ENQUÊTEDans toute la France, les délégués locaux du Défenseur des droits constatent combien les relations avec les services publics dématérialisés peuvent fragiliser les plus vulnérables.

Il tient bien serrée entre ses mains l’épaisse pochette en plastique blanc décorée de notes de musique. Tout est là : les papiers à en-tête de différentes administrations, les courriers manuscrits et aussi des photocopies, des enveloppes, des bordereaux de recommandés, chaque dossier soigneusement étiqueté par thèmes ou plutôt par sigles, RSA, APL, AAH, AP-HP. Une vie de misère et de tracas posée sur les genoux. Adam – tous les prénoms ont été modifiés – a 62 ans et les épaules déjà courbées sous une lassitude abyssale. Il passe son temps à s’excuser : « Je n’ai jamais rien demandé à la France, j’ai toujours travaillé. J’étais bien avant, mais là, je sens que je tombe. »

Une assistante sociale lui a conseillé de venir ici, à la Maison pour tous d’Aubervilliers (Seine-Saint-Denis), où Alain Mignot, géophysicien à la retraite et ancien syndicaliste, tient sa permanence de délégué au Défenseur des droits, l’organisation administrative indépendante créée en 2011. Adam est si content d’avoir en face de lui « une vraie personne » à laquelle exposer ses difficultés qu’il parle vite, en tremble, fait tomber ses papiers, s’emmêle dans ses explications. Il perçoit 806,34 euros de revenu de solidarité active (RSA) et s’acquitte chaque mois d’un loyer de 800 euros. Alain Mignot, cheveux poivre et sel, polo lie-de-vin et pantalon marine, secoue la tête d’un air accablé en consultant les pièces sorties de la pochette : « Comment peut-on vous laisser vivre avec 6,34 euros par mois ? »

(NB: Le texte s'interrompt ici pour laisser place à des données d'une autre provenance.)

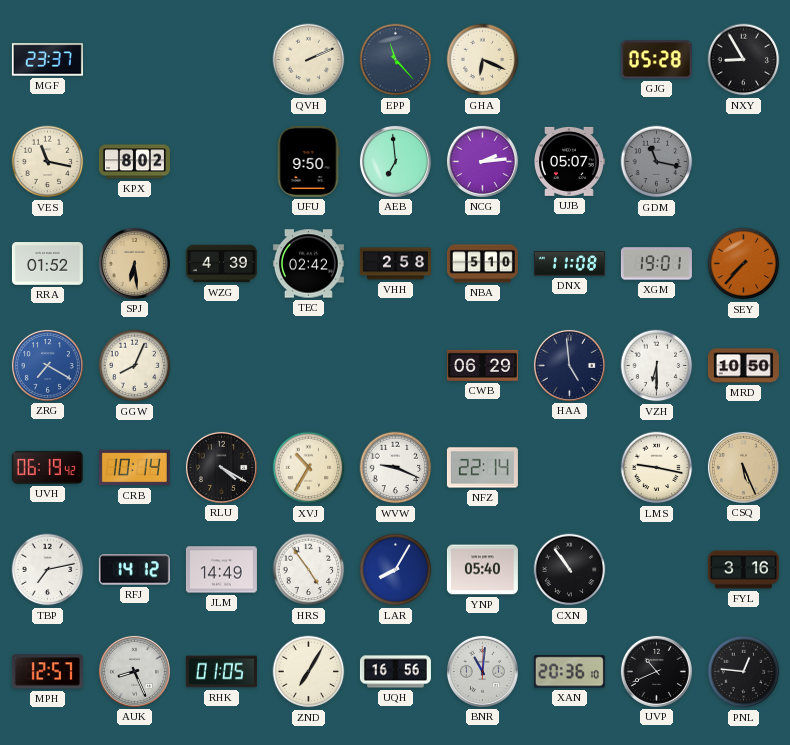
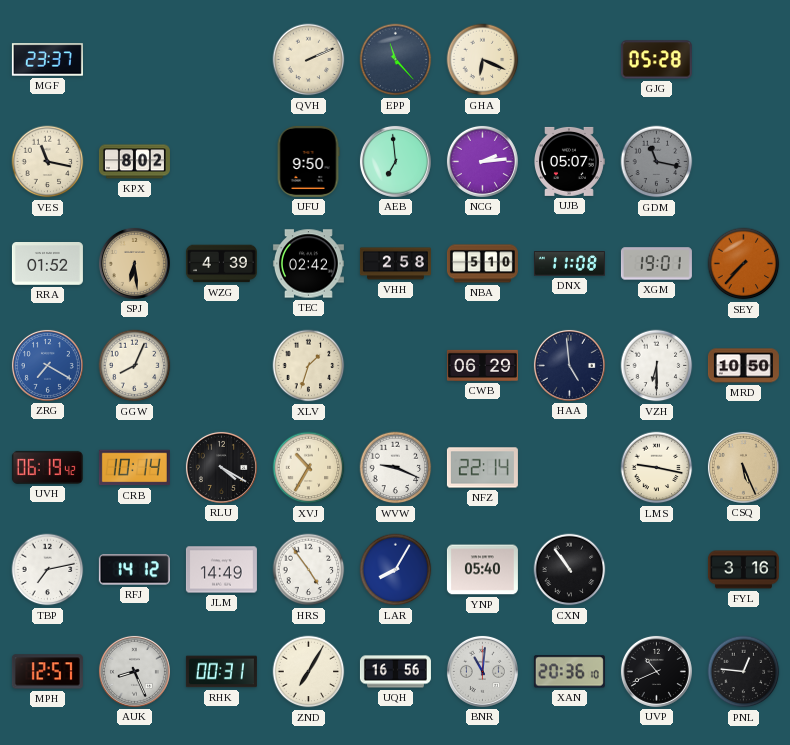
NXY: 8:55 -> none
XLV: none -> 1:33
RHK: 01:05 -> 00:31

S’il n’avait pas hébergé sa sœur, qui paye leur nourriture et les factures en échange d’une place sur un canapé, Adam se serait retrouvé à la rue. Pourtant, son dossier médical est consistant. Il porte depuis un accident un œil de verre, qu’il montre avec insistance comme s’il craignait qu’on ne le croit pas, et son œil gauche voit de moins en moins bien. Le statut de travailleur handicapé lui a été refusé, et il ne perçoit pas d’allocation logement. Toutes ses demandes de logement social ont été refusées. « Des papiers, j’en ai encore comme ça à la maison, je peux vous les apporter si vous voulez », explique-t-il au délégué en écartant les bras.

 

Des administrés sur le carreau

Alain Mignot note tout, promet d’écrire un courrier pour appuyer sa demande de prise en compte de son handicap, mais il prévient en soupirant : « La maison départementale pour les personnes handicapées répond souvent au bout d’un an et demi. C’est beaucoup trop long, je sais. »Il fait des doubles des requêtes et l’incite à « continuer à écrire partout ».

Adam s’en va et déjà le téléphone sonne dans la permanence. Un autre monsieur, handicapé lui aussi. Il ne peut pas se déplacer jusqu’à la permanence. Son statut a enfin été reconnu, mais il n’a toujours pas perçu l’allocation de la Caisse d’allocations familiales (CAF) à laquelle il a droit depuis décembre 2020. Il appelle des numéros où personne ne répond, envoie des courriels sans retours, se présente à des administrations désormais fermées au public.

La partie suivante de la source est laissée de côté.